LTO: Warum interessiert man sich als Anwalt plötzlich für Bitcoins? Ist das nicht eher ein Thema für Informatiker und BWLer?
Schneider: Bei Konferenzen bin ich tatsächlich häufig in der Minderheit. Ich finde Bitcoins rechtlich spannend, weil sie die Frage nach einem Immaterialgut aufwerfen, das noch undefiniert ist und im Netzwerk entsteht. Es gibt niemanden, der die Bitcoins ausgibt, der sie zum Beispiel schöpft wie ein Urheber sein Werk. Vielmehr wirkt ein Netzwerk zusammen. Das ist juristisch ein neues Phänomen.
LTO: Wann lösen Bitcoins den Euro und den Dollar ab?

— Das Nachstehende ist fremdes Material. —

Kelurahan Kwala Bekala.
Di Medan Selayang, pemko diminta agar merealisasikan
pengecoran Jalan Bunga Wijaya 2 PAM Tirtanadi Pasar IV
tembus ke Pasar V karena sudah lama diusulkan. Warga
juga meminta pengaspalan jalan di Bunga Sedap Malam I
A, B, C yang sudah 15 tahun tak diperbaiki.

Schneider: Bitcoin und staatliche Währungen werden nebeneinander stehen. Bitcoin hat Mechanismen, die mit staatlichen Währungen nicht kompatibel sind. Etwa die Obergrenze. Bitcoins können nicht einfach nachgedruckt werden. Deswegen kann man mit ihnen auch keine Währungspolitik machen, wie das etwa aktuell in der Eurokrise geschieht.

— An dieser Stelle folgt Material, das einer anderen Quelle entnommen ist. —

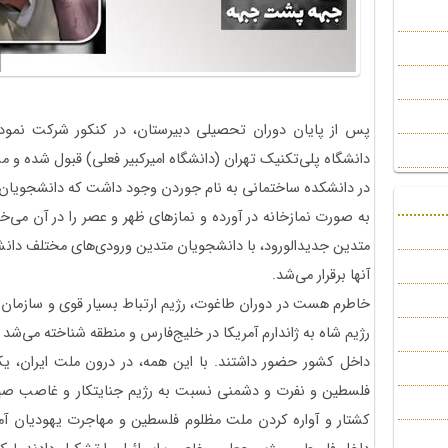
پس از پایان دوران تحصیلی دبیرستان، در کنکور شرکت نمو
دانشگاه پلی‌تکنیک تهران (دانشگاه امیرکبیر فعلی) قبول شده 
در دانشکده ساختمانی به نام جوردن وجود داشت که دانشجویان 
به صورت نمازخانه در آورده و نمازهای ظهر و عصر را در ‌آن می‌
متدین جدیدالورود، با دانشجویان متدین ورودی‌های مختلف دانش
آنها برقرار می‌شد.
خاطرم هست در دوران طاغوت، رژیم ارتباط بسیار قوی و سازمان‌یافت
رژیم شاه به ژاندارم آمریکا در خلیج‌فارس و منطقه شناخته می‌شد 
داخل کشور حضور داشتند. با این همه، در درون ملت ایران
فلسطین و نفرت و دشمنی نسبت به رژیم جنایتکار و غاصب صیو
کشتار و آواره کردن ملت مظلوم فلسطین و مهاجرت یهودیان آمر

Aber es gibt zum ersten Mal einen freien Markt der Währungen. Unternehmer können zwischen konkurrierenden Währungsprojekten dasjenige auswählen, das ihnen am besten passt. Sie sind nicht auf staatliche Währungen angewiesen. Private Währungen könnten wegen der geringen Transaktionskosten für die Wirtschaft vielleicht sogar besser sein.
LTO: Wie viele Bitcoins haben Sie?
Schneider: 0,0945, das entspricht 13,42 Euro.
LTO: Das ist aber wenig.
Schneider: Ich nehme das für mich eher als Spielgeld, um es auszuprobieren. Alles andere ist mir noch zu unsicher, da ich insbesondere das technische Detailwissen nicht habe.
LTO: Vielen Dank für das Gespräch.
Julian Schneider ist Rechtsanwalt bei Redeker Sellner Dahs in Bonn. Er twittert unter @BitCoinAnwalt
Das Interview führte Claudia Kornmeier.